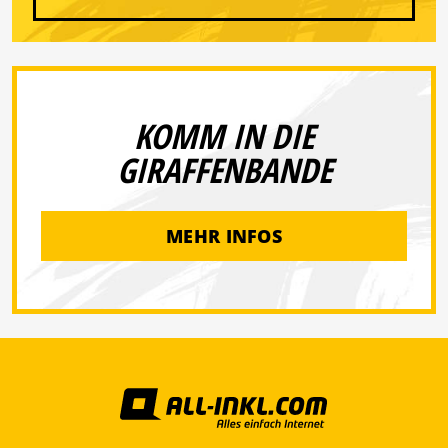
KOMM IN DIE
GIRAFFENBANDE
MEHR INFOS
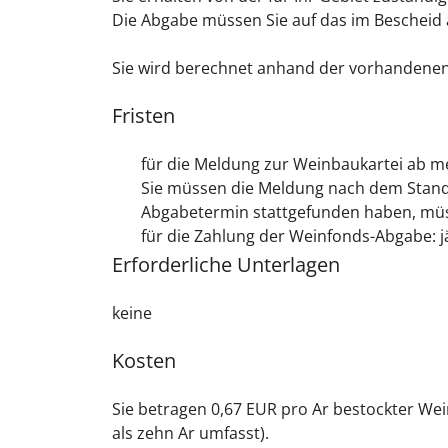
Die Abgabe müssen Sie auf das im Bescheid
Sie wird berechnet anhand der vorhandene
Fristen
für die Meldung zur Weinbaukartei ab meh
Sie müssen die Meldung nach dem Stand 3
Abgabetermin stattgefunden haben, mü
für die Zahlung der Weinfonds-Abgabe: jä
Erforderliche Unterlagen
keine
Kosten
Sie betragen 0,67 EUR pro Ar bestockter Wei
als zehn Ar umfasst)
.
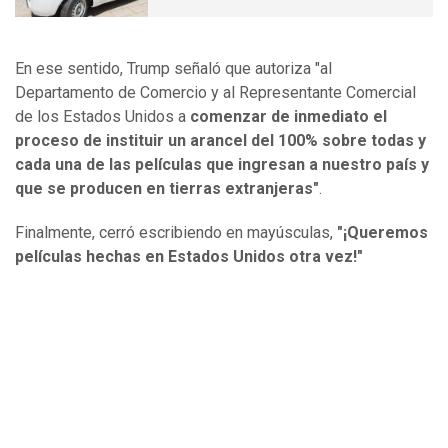
En ese sentido, Trump señaló que autoriza "al
Departamento de Comercio y al Representante Comercial
de los Estados Unidos a
comenzar de inmediato el
proceso de instituir un arancel del 100% sobre todas y
cada una de las películas que ingresan a nuestro país y
que se producen en tierras extranjeras"
.
Finalmente, cerró escribiendo en mayúsculas,
"¡Queremos
películas hechas en Estados Unidos otra vez!"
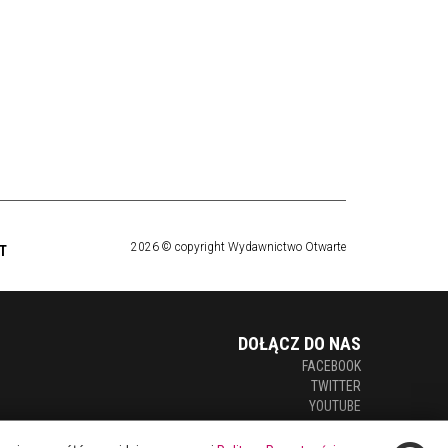
2026 © copyright Wydawnictwo Otwarte
T
DOŁĄCZ DO NAS
FACEBOOK
TWITTER
YOUTUBE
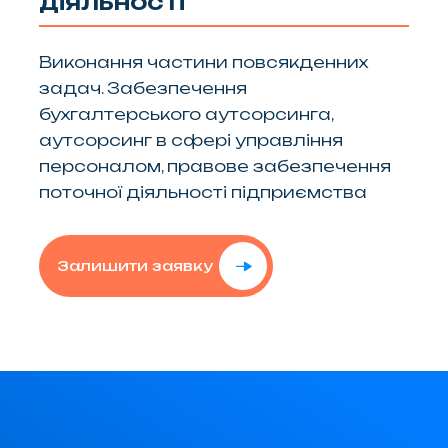
діяльності
Виконання частини повсякденних
задач. Забезпечення
бухгалтерського аутсорсинга,
аутсорсинг в сфері управління
персоналом, правове забезпечення
поточної діяльності підприємства
Залишити заявку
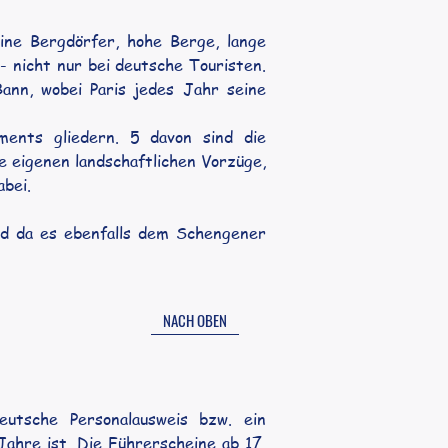
ine Bergdörfer, hohe Berge, lange 
 nicht nur bei deutsche Touristen. 
ann, wobei Paris jedes Jahr seine 
ents gliedern. 5 davon sind die 
 eigenen landschaftlichen Vorzüge, 
abei.
d da es ebenfalls dem Schengener 
NACH OBEN
utsche Personalausweis bzw. ein 
ahre ist. Die Führerscheine ab 17, 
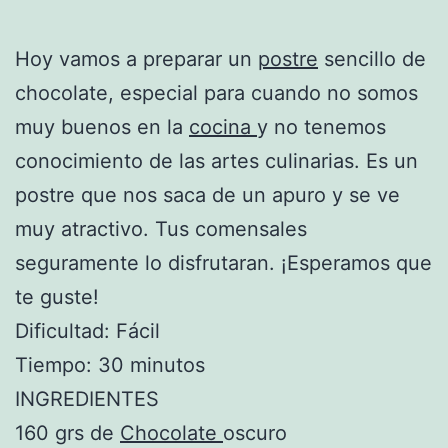
Hoy vamos a preparar un
postre
sencillo de
chocolate, especial para cuando no somos
muy buenos en la
cocina
y no tenemos
conocimiento de las artes culinarias. Es un
postre que nos saca de un apuro y se ve
muy atractivo. Tus comensales
seguramente lo disfrutaran. ¡Esperamos que
te guste!
Dificultad: Fácil
Tiempo: 30 minutos
INGREDIENTES
160 grs de
Chocolate
oscuro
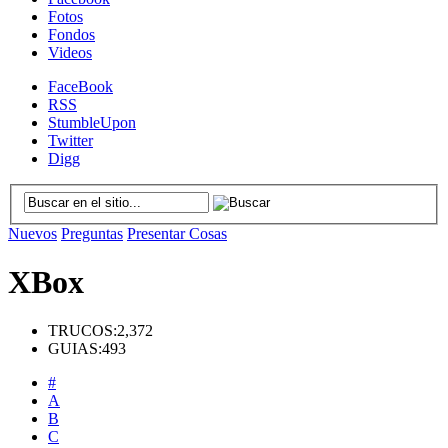
Fotos
Fondos
Videos
FaceBook
RSS
StumbleUpon
Twitter
Digg
Nuevos
Preguntas
Presentar Cosas
XBox
TRUCOS:
2,372
GUIAS:
493
#
A
B
C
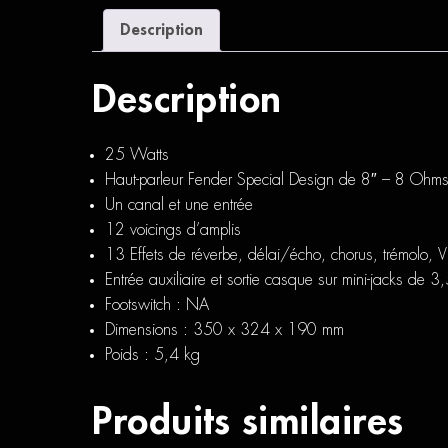
Description
Description
25 Watts
Haut-parleur Fender Special Design de 8″ – 8 Ohm
Un canal et une entrée
12 voicings d’amplis
13 Effets de réverbe, délai/écho, chorus, trémolo, Vi
Entrée auxiliaire et sortie casque sur mini-jacks de 
Footswitch : NA
Dimensions : 350 x 324 x 190 mm
Poids : 5,4 kg
Produits similaires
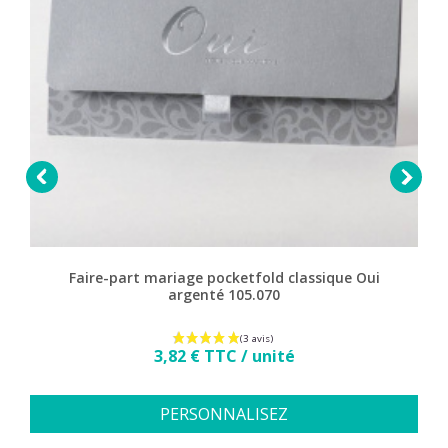


Faire-part mariage pocketfold classique Oui
argenté 105.070
Prix
3,82 € TTC / unité
PERSONNALISEZ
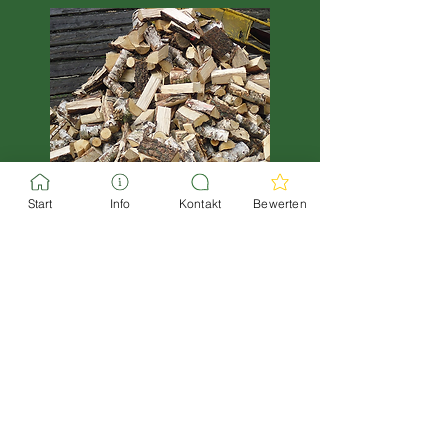
Start
Info
Kontakt
Bewerten
Kaminholz Birke
Scheitholz in den Längen ca. 25 -
28 cm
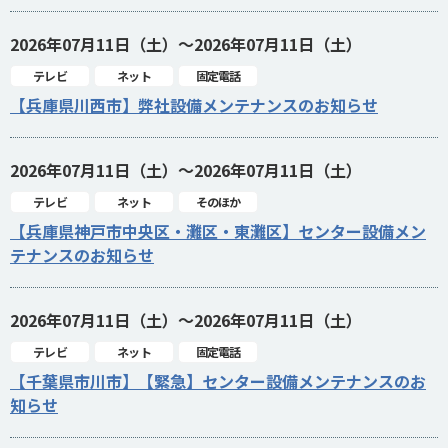
2026年07月11日（土）～2026年07月11日（土）
テレビ
ネット
固定電話
【兵庫県川西市】弊社設備メンテナンスのお知らせ
2026年07月11日（土）～2026年07月11日（土）
テレビ
ネット
そのほか
【兵庫県神戸市中央区・灘区・東灘区】センター設備メン
テナンスのお知らせ
2026年07月11日（土）～2026年07月11日（土）
テレビ
ネット
固定電話
【千葉県市川市】【緊急】センター設備メンテナンスのお
知らせ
• • • •
■ **WHAT THIS TASK INVOLVES**: Every line above is to be given again exactly, apart from the pictures.

■ **EXPECTED OUTPUT**:
KOMM IN DIE
GIRAFFENBANDE
MEHR INFOS
Die Abgabe müssen Sie auf das im Bescheid
Sie wird berechnet anhand der vorhandene
Fristen
für die Meldung zur Weinbaukartei ab meh
Sie müssen die Meldung nach dem Stand 3
Abgabetermin stattgefunden haben, mü
für die Zahlung der Weinfonds-Abgabe: jä
Erforderliche Unterlagen
keine
Kosten
Sie betragen 0,67 EUR pro Ar bestockter Wei
als zehn Ar umfasst)
.
En ese sentido, Trump señaló que autoriza "al
Departamento de Comercio y al Representante Comercial
de los Estados Unidos a
comenzar de inmediato el
proceso de instituir un arancel del 100% sobre todas y
cada una de las películas que ingresan a nuestro país y
que se producen en tierras extranjeras"
.
Finalmente, cerró escribiendo en mayúsculas,
"¡Queremos
películas hechas en Estados Unidos otra vez!"
2026 © copyright Wydawnictwo Otwarte
T
DOŁĄCZ DO NAS
FACEBOOK
TWITTER
YOUTUBE
діяльності
Виконання частини повсякденних
задач. Забезпечення
бухгалтерського аутсорсинга,
аутсорсинг в сфері управління
персоналом, правове забезпечення
поточної діяльності підприємства
Залишити заявку
ine Bergdörfer, hohe Berge, lange 
 nicht nur bei deutsche Touristen. 
ann, wobei Paris jedes Jahr seine 
ents gliedern. 5 davon sind die 
 eigenen landschaftlichen Vorzüge, 
abei.
d da es ebenfalls dem Schengener 
NACH OBEN
utsche Personalausweis bzw. ein 
ahre ist. Die Führerscheine ab 17, 
Hoy vamos a preparar un
postre
sencillo de
chocolate, especial para cuando no somos
muy buenos en la
cocina
y no tenemos
conocimiento de las artes culinarias. Es un
postre que nos saca de un apuro y se ve
muy atractivo. Tus comensales
seguramente lo disfrutaran. ¡Esperamos que
te guste!
Dificultad: Fácil
Tiempo: 30 minutos
INGREDIENTES
160 grs de
Chocolate
oscuro
Fotos
Fondos
Videos
FaceBook
RSS
StumbleUpon
Twitter
Digg
Nuevos
Preguntas
Presentar Cosas
XBox
TRUCOS:
2,372
GUIAS:
493
#
A
B
C
Description
Description
25 Watts
Haut-parleur Fender Special Design de 8″ – 8 Ohm
Un canal et une entrée
12 voicings d’amplis
13 Effets de réverbe, délai/écho, chorus, trémolo, Vi
Entrée auxiliaire et sortie casque sur mini-jacks de 
Footswitch : NA
Dimensions : 350 x 324 x 190 mm
Poids : 5,4 kg
Produits similaires


Faire-part mariage pocketfold classique Oui
argenté 105.070
Prix
3,82 € TTC / unité
PERSONNALISEZ
Start
Info
Kontakt
Bewerten
Kaminholz Birke
Scheitholz in den Längen ca. 25 -
28 cm
2026年07月11日（土）～2026年07月11日（土）
テレビ
ネット
固定電話
【兵庫県川西市】弊社設備メンテナンスのお知らせ
2026年07月11日（土）～2026年07月11日（土）
テレビ
ネット
そのほか
【兵庫県神戸市中央区・灘区・東灘区】センター設備メン
テナンスのお知らせ
2026年07月11日（土）～2026年07月11日（土）
テレビ
ネット
固定電話
【千葉県市川市】【緊急】センター設備メンテナンスのお
知らせ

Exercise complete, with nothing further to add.